- Type: Self-propelled howitzer
- Place of origin: China

Service history
- In service: 2020–present
- Used by: People's Liberation Army

Specifications
- Mass: 12–13 tonnes (12–13 long tons; 13–14 short tons)
- Caliber: 122 mm (4.8 in)
- Rate of fire: 8 rounds/min
- Effective firing range: 22 km (14 mi) (conventional projectile)
- Maximum firing range: 30 km (19 mi) (rocket-assisted projectile)
- Main armament: 122 mm howitzer gun
- Drive: 4×4
- Suspension: hydropneumatic suspension

= PCL-161 =

Chinese 122 mm self-propelled howitzer

The PCL-161 is a truck-mounted 122 mm self-propelled howitzer used by the Chinese People's Liberation Army Ground Force. The designation "PCL" is an acronym derived from pinyin (炮车榴弹炮 (Pào Chē Liúdànpào, Gun Vehicle Howitzer)).

==Development==
The PCL-161 was first unveiled while doing exercises in the Tibet Autonomous Region in October 2020. It is speculated to be a successor of the 122 mm truck-mounted howitzer PCL-09.

==Design==
PCL-161 features a 122 mm howitzer with semi-automatic loader and digital fire-control system. The range is 22 km with conventional ammunition and 30 km with rocket-assisted projectiles. It features various improvements over the PCL-09, including better firing accuracy, and the ability to fire directly in the forward direction of the vehicle. The PCL-161 features a semi-automatic loading system that is identical to the one found on the PCL-181, where the operator places the shell on the loading arm and the loading arm loads the round into the breech. The fire-control system is also identical to that of the PCL-181, featuring automatic calculation and gun-laying via the vehicle-mounted fire-control computer.

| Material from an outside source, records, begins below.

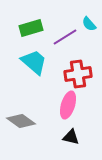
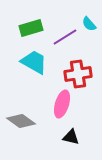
cyan trapezoid: rotated 12 degrees counterclockwise
pink ellipse: moved 6 px left, 1 px up
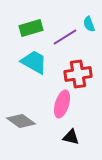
cyan semicircle: rotated 21 degrees clockwise
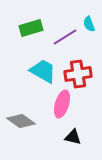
cyan trapezoid: moved 9 px right, 9 px down
black triangle: moved 2 px right
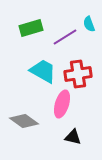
gray diamond: moved 3 px right
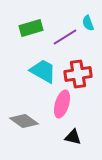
cyan semicircle: moved 1 px left, 1 px up
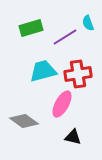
cyan trapezoid: rotated 44 degrees counterclockwise
pink ellipse: rotated 12 degrees clockwise
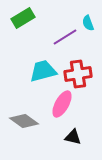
green rectangle: moved 8 px left, 10 px up; rotated 15 degrees counterclockwise
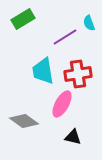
green rectangle: moved 1 px down
cyan semicircle: moved 1 px right
cyan trapezoid: rotated 84 degrees counterclockwise
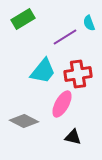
cyan trapezoid: rotated 132 degrees counterclockwise
gray diamond: rotated 8 degrees counterclockwise
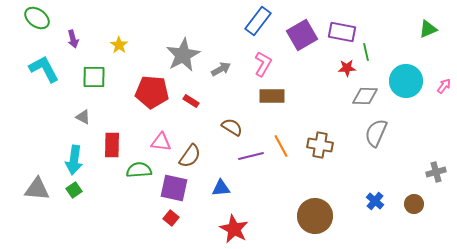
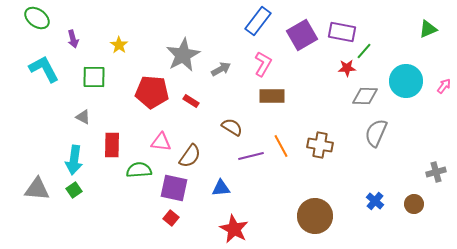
green line at (366, 52): moved 2 px left, 1 px up; rotated 54 degrees clockwise
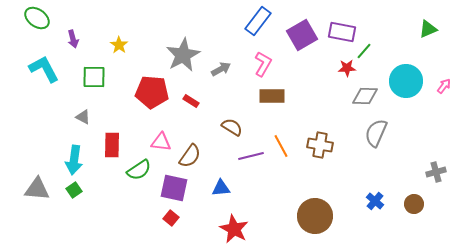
green semicircle at (139, 170): rotated 150 degrees clockwise
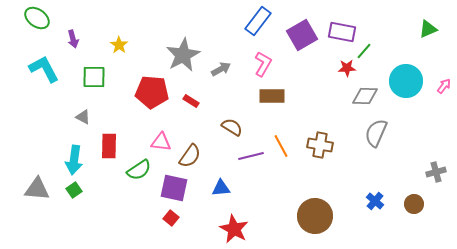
red rectangle at (112, 145): moved 3 px left, 1 px down
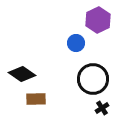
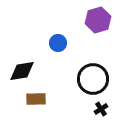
purple hexagon: rotated 10 degrees clockwise
blue circle: moved 18 px left
black diamond: moved 3 px up; rotated 44 degrees counterclockwise
black cross: moved 1 px left, 1 px down
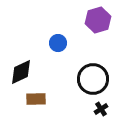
black diamond: moved 1 px left, 1 px down; rotated 16 degrees counterclockwise
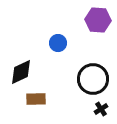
purple hexagon: rotated 20 degrees clockwise
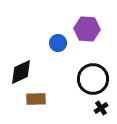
purple hexagon: moved 11 px left, 9 px down
black cross: moved 1 px up
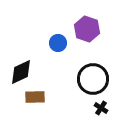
purple hexagon: rotated 15 degrees clockwise
brown rectangle: moved 1 px left, 2 px up
black cross: rotated 24 degrees counterclockwise
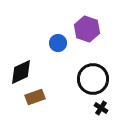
brown rectangle: rotated 18 degrees counterclockwise
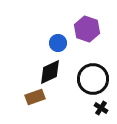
black diamond: moved 29 px right
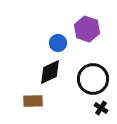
brown rectangle: moved 2 px left, 4 px down; rotated 18 degrees clockwise
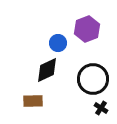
purple hexagon: rotated 20 degrees clockwise
black diamond: moved 3 px left, 2 px up
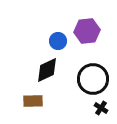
purple hexagon: moved 2 px down; rotated 15 degrees clockwise
blue circle: moved 2 px up
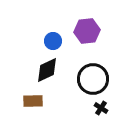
blue circle: moved 5 px left
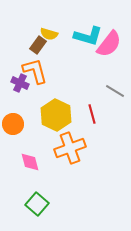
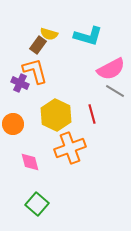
pink semicircle: moved 2 px right, 25 px down; rotated 24 degrees clockwise
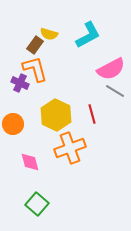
cyan L-shape: moved 1 px up; rotated 44 degrees counterclockwise
brown rectangle: moved 3 px left
orange L-shape: moved 2 px up
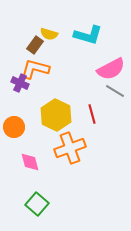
cyan L-shape: rotated 44 degrees clockwise
orange L-shape: rotated 60 degrees counterclockwise
orange circle: moved 1 px right, 3 px down
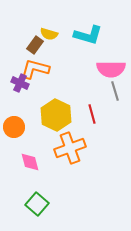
pink semicircle: rotated 28 degrees clockwise
gray line: rotated 42 degrees clockwise
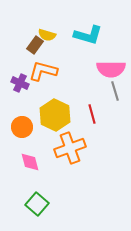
yellow semicircle: moved 2 px left, 1 px down
orange L-shape: moved 8 px right, 2 px down
yellow hexagon: moved 1 px left
orange circle: moved 8 px right
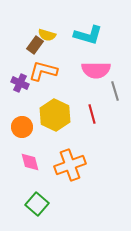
pink semicircle: moved 15 px left, 1 px down
orange cross: moved 17 px down
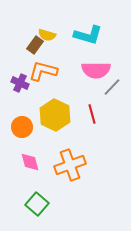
gray line: moved 3 px left, 4 px up; rotated 60 degrees clockwise
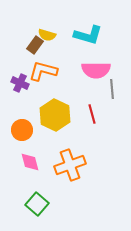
gray line: moved 2 px down; rotated 48 degrees counterclockwise
orange circle: moved 3 px down
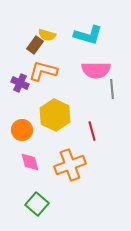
red line: moved 17 px down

The truck chassis is based on the FAW MV3 series of tactical trucks, specifically the 4×4 CTM-133 variant. During combat, two front vertical stabilizers and two rear stabilizers are extended and dug into the ground to dampen the recoil. PCL-161 is fitted with hydropneumatic suspension, allowing better gun elevation and depression.

== Operators ==
- China: People's Liberation Army Ground Force – 60 units as of 2022.